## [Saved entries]

%%

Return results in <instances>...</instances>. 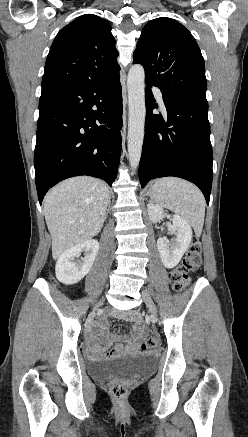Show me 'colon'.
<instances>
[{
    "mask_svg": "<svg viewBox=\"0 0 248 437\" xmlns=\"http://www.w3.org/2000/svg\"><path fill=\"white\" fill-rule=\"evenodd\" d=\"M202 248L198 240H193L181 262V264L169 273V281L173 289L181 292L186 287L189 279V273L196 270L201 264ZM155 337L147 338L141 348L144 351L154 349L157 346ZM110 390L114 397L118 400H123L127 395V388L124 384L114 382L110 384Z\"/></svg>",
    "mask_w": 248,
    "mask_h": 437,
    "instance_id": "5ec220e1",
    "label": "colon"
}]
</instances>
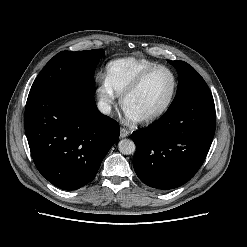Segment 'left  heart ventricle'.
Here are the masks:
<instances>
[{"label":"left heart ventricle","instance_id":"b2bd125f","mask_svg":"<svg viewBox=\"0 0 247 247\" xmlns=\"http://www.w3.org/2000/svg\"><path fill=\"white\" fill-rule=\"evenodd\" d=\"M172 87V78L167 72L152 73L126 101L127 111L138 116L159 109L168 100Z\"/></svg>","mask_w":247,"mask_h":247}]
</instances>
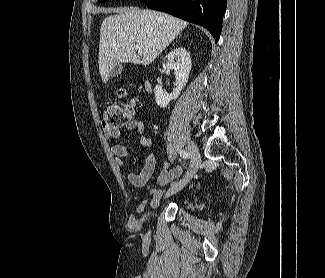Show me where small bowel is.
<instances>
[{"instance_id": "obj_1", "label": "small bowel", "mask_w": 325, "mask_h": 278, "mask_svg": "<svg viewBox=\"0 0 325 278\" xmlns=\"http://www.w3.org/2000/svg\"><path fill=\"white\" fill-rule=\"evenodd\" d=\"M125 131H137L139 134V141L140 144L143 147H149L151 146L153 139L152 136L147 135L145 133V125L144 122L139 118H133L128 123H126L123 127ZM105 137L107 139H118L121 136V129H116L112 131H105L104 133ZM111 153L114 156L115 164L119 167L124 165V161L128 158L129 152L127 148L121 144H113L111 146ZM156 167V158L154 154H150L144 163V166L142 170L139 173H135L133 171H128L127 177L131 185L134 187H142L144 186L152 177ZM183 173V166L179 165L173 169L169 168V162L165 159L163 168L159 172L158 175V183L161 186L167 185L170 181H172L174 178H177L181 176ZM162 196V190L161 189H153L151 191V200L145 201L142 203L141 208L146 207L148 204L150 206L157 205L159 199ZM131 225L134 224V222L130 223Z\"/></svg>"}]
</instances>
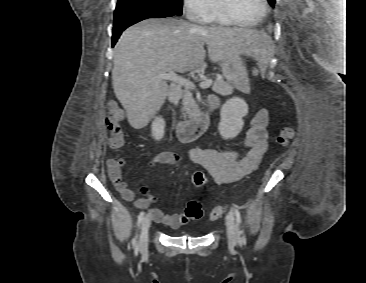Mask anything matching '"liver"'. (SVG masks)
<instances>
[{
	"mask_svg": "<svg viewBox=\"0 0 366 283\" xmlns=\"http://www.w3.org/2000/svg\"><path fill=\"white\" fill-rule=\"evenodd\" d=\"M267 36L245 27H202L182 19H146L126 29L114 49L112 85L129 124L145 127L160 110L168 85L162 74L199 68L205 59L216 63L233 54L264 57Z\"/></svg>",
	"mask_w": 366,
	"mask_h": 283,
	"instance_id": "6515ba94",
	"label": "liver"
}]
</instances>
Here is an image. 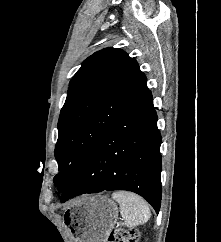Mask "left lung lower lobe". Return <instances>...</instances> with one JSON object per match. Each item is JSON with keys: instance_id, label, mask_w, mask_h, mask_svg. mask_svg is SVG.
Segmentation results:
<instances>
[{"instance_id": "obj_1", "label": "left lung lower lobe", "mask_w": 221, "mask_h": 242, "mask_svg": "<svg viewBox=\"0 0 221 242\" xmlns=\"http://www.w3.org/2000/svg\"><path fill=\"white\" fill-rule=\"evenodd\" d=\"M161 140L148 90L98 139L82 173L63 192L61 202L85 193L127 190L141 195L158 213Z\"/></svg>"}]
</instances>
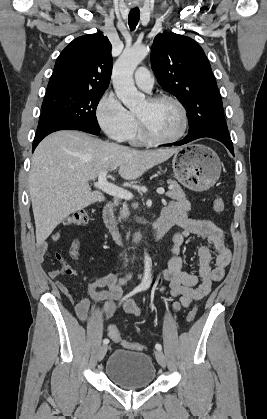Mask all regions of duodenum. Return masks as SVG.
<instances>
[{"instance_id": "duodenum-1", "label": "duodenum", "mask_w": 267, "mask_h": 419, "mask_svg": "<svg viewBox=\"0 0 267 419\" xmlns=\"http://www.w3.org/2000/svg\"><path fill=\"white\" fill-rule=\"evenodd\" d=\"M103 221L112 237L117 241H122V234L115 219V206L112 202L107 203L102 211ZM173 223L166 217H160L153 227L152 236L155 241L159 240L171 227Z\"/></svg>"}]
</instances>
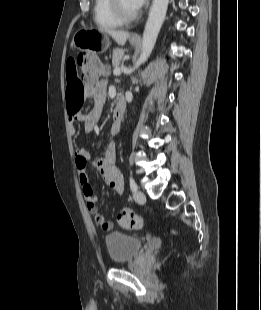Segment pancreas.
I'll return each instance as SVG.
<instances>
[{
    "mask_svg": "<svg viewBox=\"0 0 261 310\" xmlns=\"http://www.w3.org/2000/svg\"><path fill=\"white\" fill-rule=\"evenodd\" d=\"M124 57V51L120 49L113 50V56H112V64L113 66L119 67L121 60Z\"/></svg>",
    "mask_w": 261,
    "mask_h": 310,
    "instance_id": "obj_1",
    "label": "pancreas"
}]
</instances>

%%

## [What to produce]
Without any pictures, reproduce exactly the lines from the line that contains "Segment pancreas." to the end of the entries above, both ends included.

## [Result of this exercise]
Segment pancreas.
I'll return each instance as SVG.
<instances>
[{
    "mask_svg": "<svg viewBox=\"0 0 261 310\" xmlns=\"http://www.w3.org/2000/svg\"><path fill=\"white\" fill-rule=\"evenodd\" d=\"M124 57V51L120 49L113 50V56H112V64L113 66L119 67L121 60Z\"/></svg>",
    "mask_w": 261,
    "mask_h": 310,
    "instance_id": "obj_1",
    "label": "pancreas"
}]
</instances>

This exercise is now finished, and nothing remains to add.